In an unusual coincidence, players and fans have publicly agreed on the All-Star teams–or the starters, at least–this year, marking one of the first years in which the media and players haven't struck up a magnificent din in response to perceived slights or favoritisms. Sure, some deserving players like Morgan Ensberg are missing, but whereas in the past players like Nomar Garciaparra or Barry Bonds may have been elected despite their injuries or complete absence, this year fans elected a largely deserving crew of exciting and talented players.

In the spirit of Steven Goldman, we're going to take a trip down memory lane today and do our best to assemble a slightly different squad: the worst All-Stars of all time.
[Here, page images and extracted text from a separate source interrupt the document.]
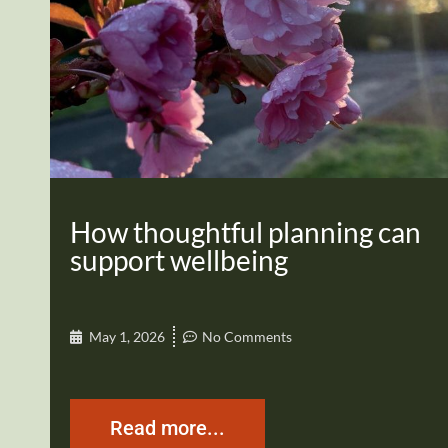
How thoughtful planning can
support wellbeing
May 1, 2026
No Comments
Read more...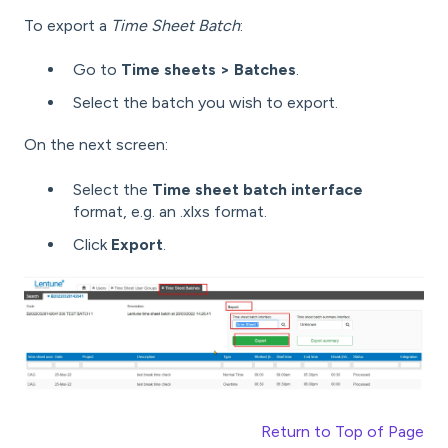
To export a
Time Sheet Batch
:
Go to
Time sheets > Batches
.
Select the batch you wish to export.
On the next screen:
Select the
Time sheet batch interface
format, e.g. an .xlxs format.
Click
Export
.
Return to Top of Page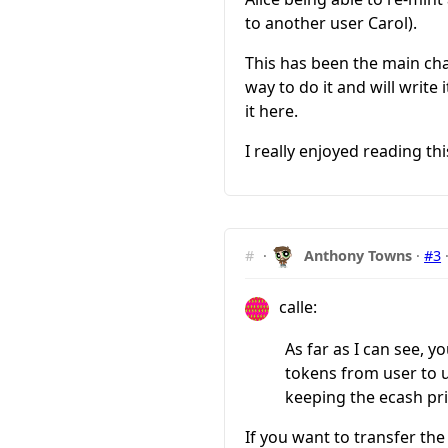
to another user Carol).
This has been the main cha
way to do it and will write 
it here.
I really enjoyed reading thi
#
·
Anthony Towns
·
#3
calle:
As far as I can see, y
tokens from user to us
keeping the ecash pri
If you want to transfer th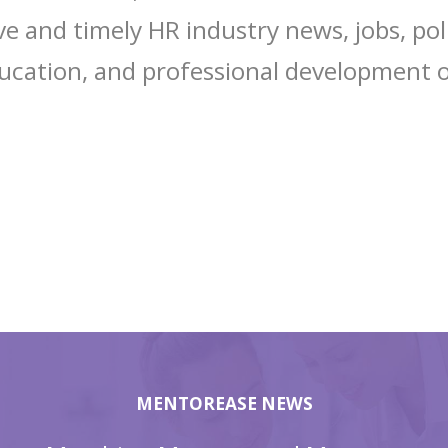
 and timely HR industry news, jobs, poli
ucation, and professional development o
MENTOREASE NEWS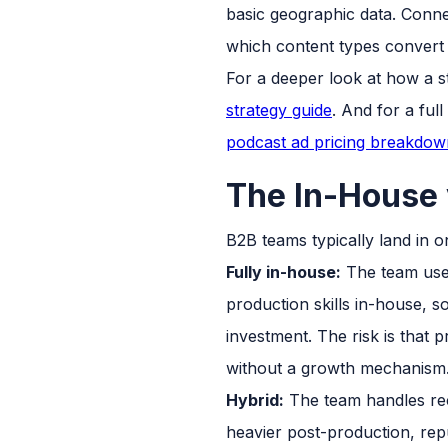
basic geographic data. Connec
which content types conver
For a deeper look at how a s
strategy guide
. And for a ful
podcast ad pricing breakdow
The In-House 
B2B teams typically land in o
Fully in-house:
The team uses
production skills in-house, 
investment. The risk is that 
without a growth mechanism
Hybrid:
The team handles reco
heavier post-production, repu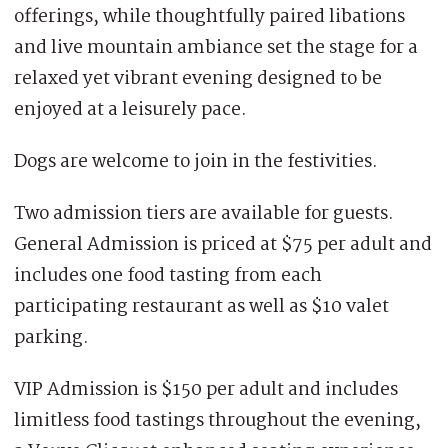
offerings, while thoughtfully paired libations
and live mountain ambiance set the stage for a
relaxed yet vibrant evening designed to be
enjoyed at a leisurely pace.
Dogs are welcome to join in the festivities.
Two admission tiers are available for guests.
General Admission is priced at $75 per adult and
includes one food tasting from each
participating restaurant as well as $10 valet
parking.
VIP Admission is $150 per adult and includes
limitless food tastings throughout the evening,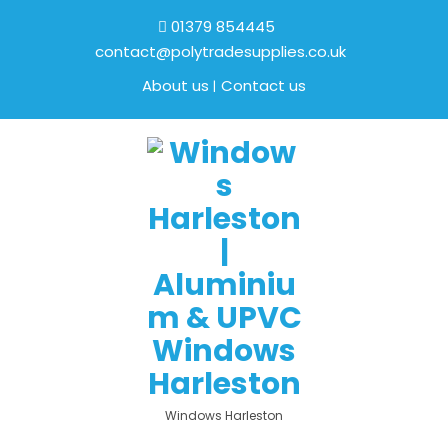
01379 854445
contact@polytradesupplies.co.uk
About us
Contact us
Windows Harleston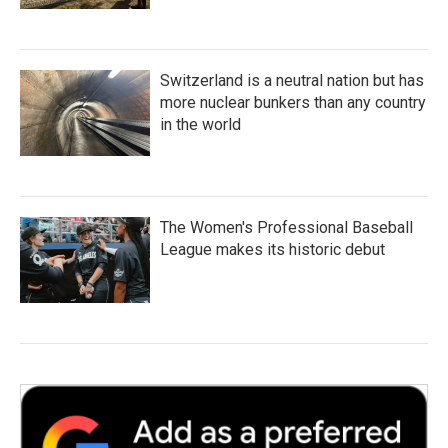
Switzerland is a neutral nation but has
more nuclear bunkers than any country
in the world
The Women's Professional Baseball
League makes its historic debut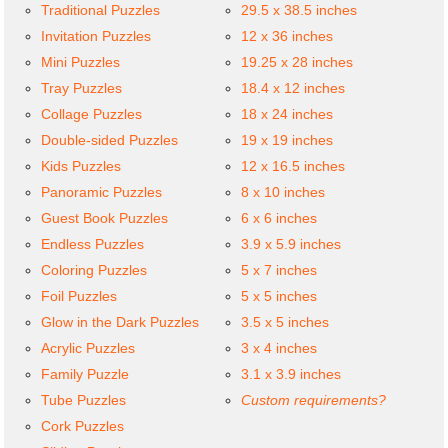
Traditional Puzzles
29.5 x 38.5 inches
Invitation Puzzles
12 x 36 inches
Mini Puzzles
19.25 x 28 inches
Tray Puzzles
18.4 x 12 inches
Collage Puzzles
18 x 24 inches
Double-sided Puzzles
19 x 19 inches
Kids Puzzles
12 x 16.5 inches
Panoramic Puzzles
8 x 10 inches
Guest Book Puzzles
6 x 6 inches
Endless Puzzles
3.9 x 5.9 inches
Coloring Puzzles
5 x 7 inches
Foil Puzzles
5 x 5 inches
Glow in the Dark Puzzles
3.5 x 5 inches
Acrylic Puzzles
3 x 4 inches
Family Puzzle
3.1 x 3.9 inches
Tube Puzzles
Custom requirements?
Cork Puzzles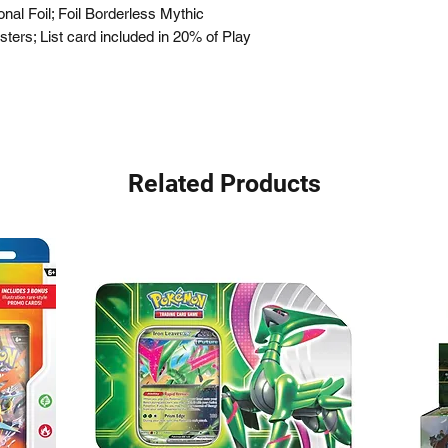
ional Foil; Foil Borderless Mythic
ters; List card included in 20% of Play
Related Products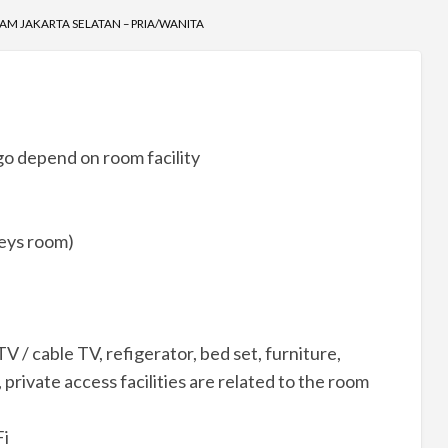
AM JAKARTA SELATAN – PRIA/WANITA
o depend on room facility
reys room)
V / cable TV, refigerator, bed set, furniture,
private access facilities are related to the room
Fi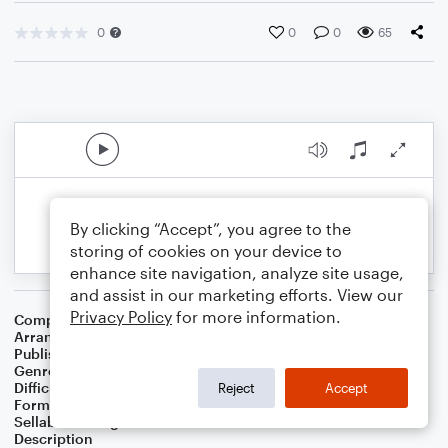
0
0
0
65
By clicking “Accept”, you agree to the
storing of cookies on your device to
enhance site navigation, analyze site usage,
and assist in our marketing efforts. View our
Privacy Policy
for more information.
Composer
Lewis E. Jones
Arranger
J. Randolph Hall
Publisher
J. Randolph Hall
Genre
Folk
,
Standards
,
World
,
Worship
Difficulty
Beginner
Reject
Accept
Format
Small Ensemble: Various
Sellable Arrangements
Not Allowed
Description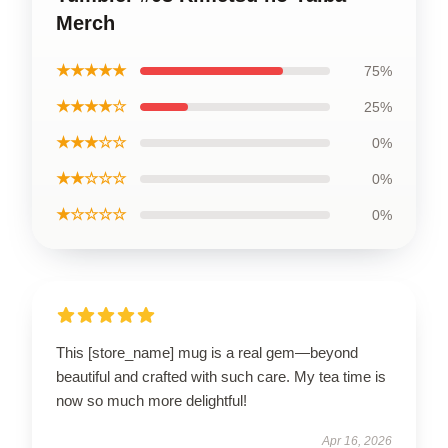
Merch
★★★★★
75%
★★★★☆
25%
★★★☆☆
0%
★★☆☆☆
0%
★☆☆☆☆
0%
This [store_name] mug is a real gem—beyond
beautiful and crafted with such care. My tea time is
now so much more delightful!
Apr 16, 2026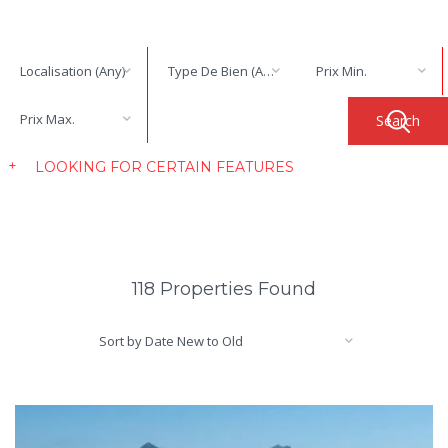
Localisation (Any)
Type De Bien (Any)
Prix Min.
Prix Max.
LOOKING FOR CERTAIN FEATURES
118 Properties Found
Sort by Date New to Old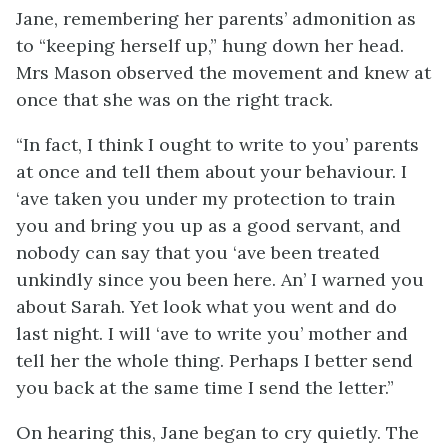
Jane, remembering her parents’ admonition as
to “keeping herself up,” hung down her head.
Mrs Mason observed the movement and knew at
once that she was on the right track.
“In fact, I think I ought to write to you’ parents
at once and tell them about your behaviour. I
‘ave taken you under my protection to train
you and bring you up as a good servant, and
nobody can say that you ‘ave been treated
unkindly since you been here. An’ I warned you
about Sarah. Yet look what you went and do
last night. I will ‘ave to write you’ mother and
tell her the whole thing. Perhaps I better send
you back at the same time I send the letter.”
On hearing this, Jane began to cry quietly. The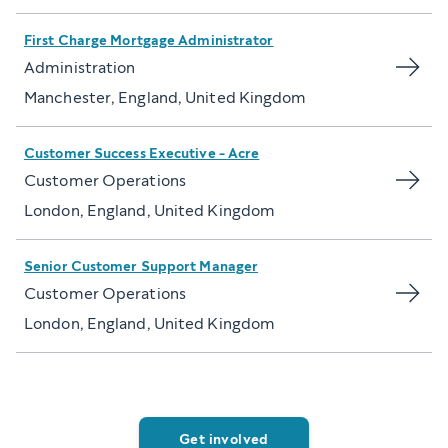
First Charge Mortgage Administrator
Administration
Manchester, England, United Kingdom
Customer Success Executive - Acre
Customer Operations
London, England, United Kingdom
Senior Customer Support Manager
Customer Operations
London, England, United Kingdom
Get involved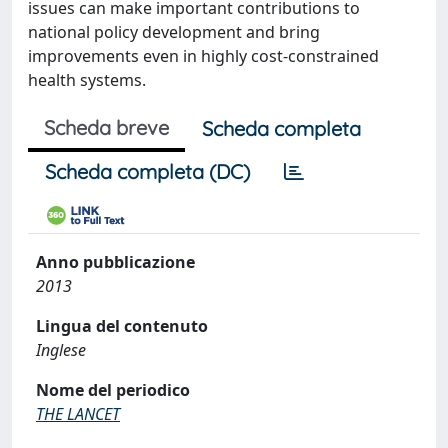
issues can make important contributions to
national policy development and bring
improvements even in highly cost-constrained
health systems.
Scheda breve
Scheda completa
Scheda completa (DC)
Anno pubblicazione
2013
Lingua del contenuto
Inglese
Nome del periodico
THE LANCET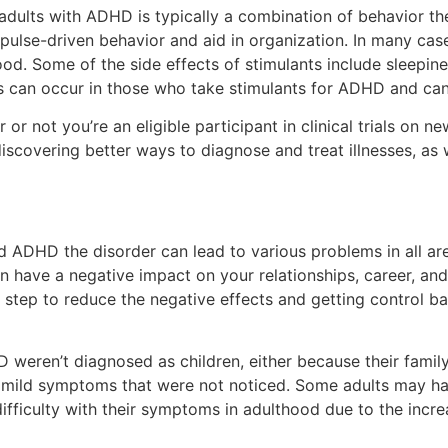
adults with ADHD is typically a combination of behavior t
pulse-driven behavior and aid in organization. In many cas
. Some of the side effects of stimulants include sleepine
 can occur in those who take stimulants for ADHD and can 
or not you’re an eligible participant in clinical trials on 
discovering better ways to diagnose and treat illnesses, as
d ADHD the disorder can lead to various problems in all area
n have a negative impact on your relationships, career, an
st step to reduce the negative effects and getting control b
weren’t diagnosed as children, either because their famil
 mild symptoms that were not noticed. Some adults may ha
ifficulty with their symptoms in adulthood due to the inc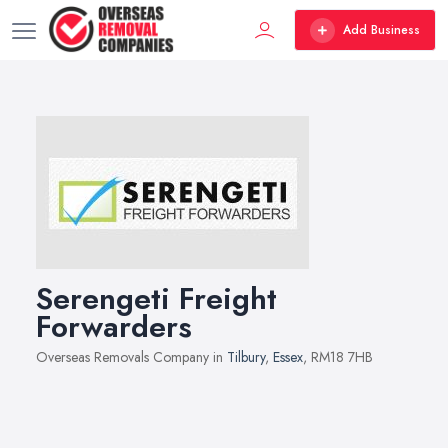
Add Business
Serengeti Freight
Forwarders
Overseas Removals Company in
Tilbury
,
Essex
, RM18 7HB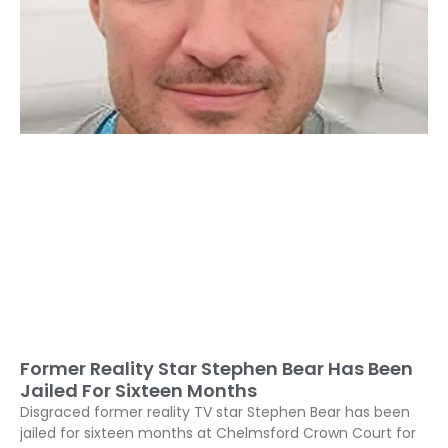
Former Reality Star Stephen Bear Has Been
Jailed For Sixteen Months
Disgraced former reality TV star Stephen Bear has been
jailed for sixteen months at Chelmsford Crown Court for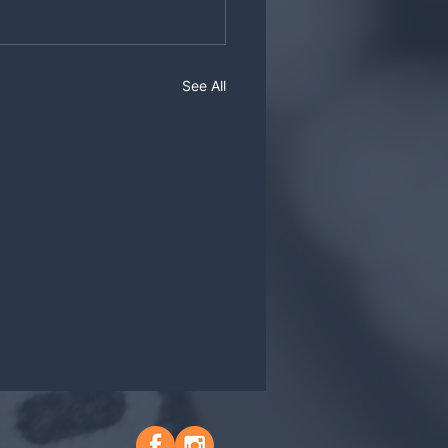
See All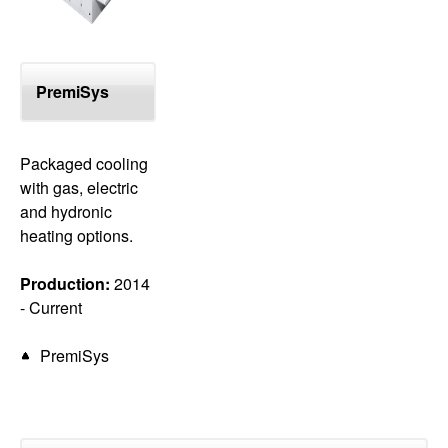
PremiSys
Packaged cooling
with gas, electric
and hydronic
heating options.
Production:
2014
- Current
PremiSys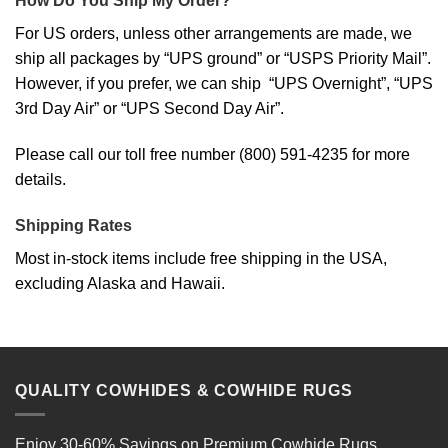
How Do You Ship My Order?
For US orders, unless other arrangements are made, we
ship all packages by “UPS ground” or “USPS Priority Mail”.
However, if you prefer, we can ship “UPS Overnight”, “UPS
3rd Day Air” or “UPS Second Day Air”.
Please call our toll free number (800) 591-4235 for more
details.
Shipping Rates
Most in-stock items include free shipping in the USA,
excluding Alaska and Hawaii.
QUALITY COWHIDES & COWHIDE RUGS
Enjoy 30-60% Savings on
Premium Cowhide Rugs
,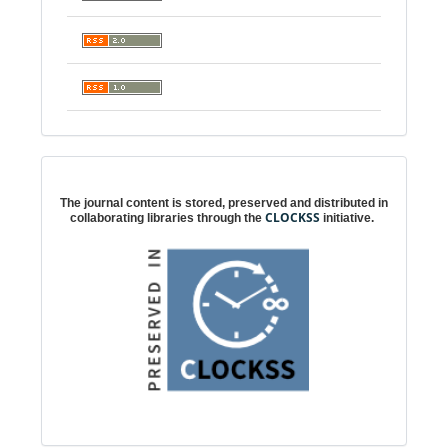
Digital preservation
The journal content is stored, preserved and distributed in
CLOCKSS
collaborating libraries through the
initiative.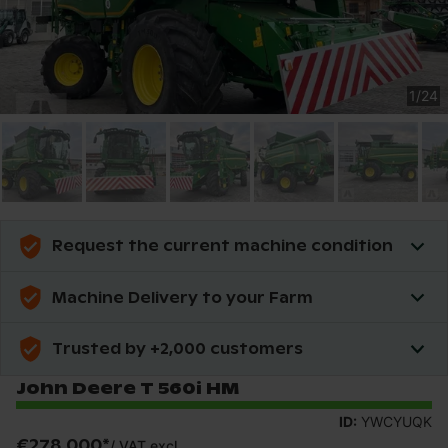
1
/
24
Request the current machine condition
Machine Delivery to your Farm
Trusted by +2,000 customers
John Deere T 560i HM
ID:
YWCYUQK
€278,000
*
/
VAT excl.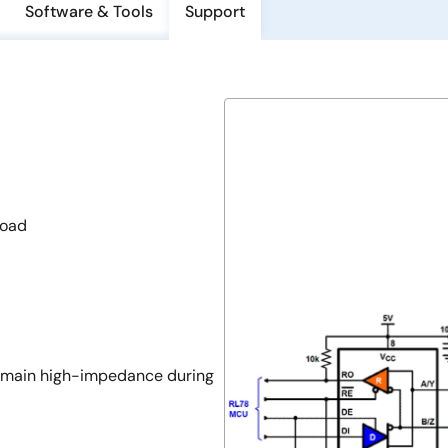
Software & Tools
Support
load
 remain high-impedance during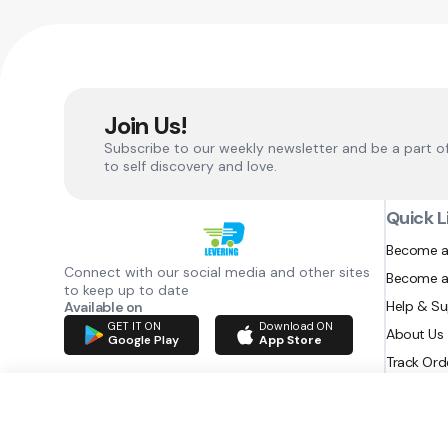
Join Us!
Subscribe to our weekly newsletter and be a part o
to self discovery and love.
Quick L
Become a
Connect with our social media and other sites
Become a
to keep up to date
Help & S
Available on
GET IT ON
Download ON
About Us
Google Play
App Store
Track Ord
The only requirements being that these players were–for one season–representatives for their league in the annual summer classic and accumulated the worst VORP ever for their league and position. Some of them certainly deserve to be on the team based on their defense (a skill VORP overlooks) but we'll address those as we come to them. And some may have been having decent seasons before the break, but for many we don't have their day-by-day stats, so we'll have to use what we've got.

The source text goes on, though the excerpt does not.